_DATA SUPPLIED:_
= Beginning of Section =
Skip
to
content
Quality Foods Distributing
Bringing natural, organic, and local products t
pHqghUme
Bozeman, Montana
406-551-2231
= End of Section =
= Beginning of Section =
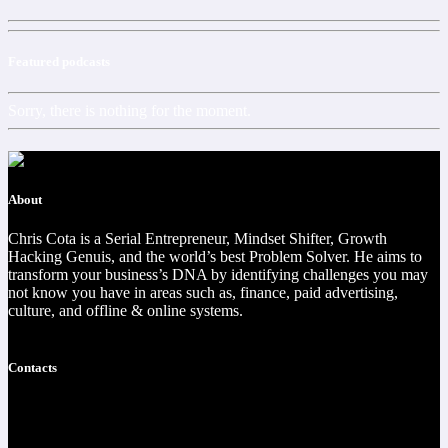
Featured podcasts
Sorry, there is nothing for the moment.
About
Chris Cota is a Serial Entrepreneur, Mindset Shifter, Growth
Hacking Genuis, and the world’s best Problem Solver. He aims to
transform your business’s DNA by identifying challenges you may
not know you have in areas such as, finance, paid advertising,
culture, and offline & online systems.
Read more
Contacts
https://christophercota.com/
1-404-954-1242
= End of Section =
= Beginning of Section =
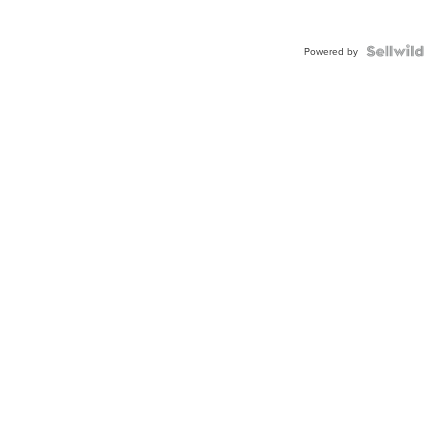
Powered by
= End of Section =
_HOW TO COMPLETE THIS TASK:_ Everything starting at the line containing "Bringing natural, organic, and" and ending at the line containing "406-551-2231" in the records above should be repeated exactly, and only that.

_EXPECTED OUTPUT:_
Bringing natural, organic, and local products t
pHqghUme
Bozeman, Montana
406-551-2231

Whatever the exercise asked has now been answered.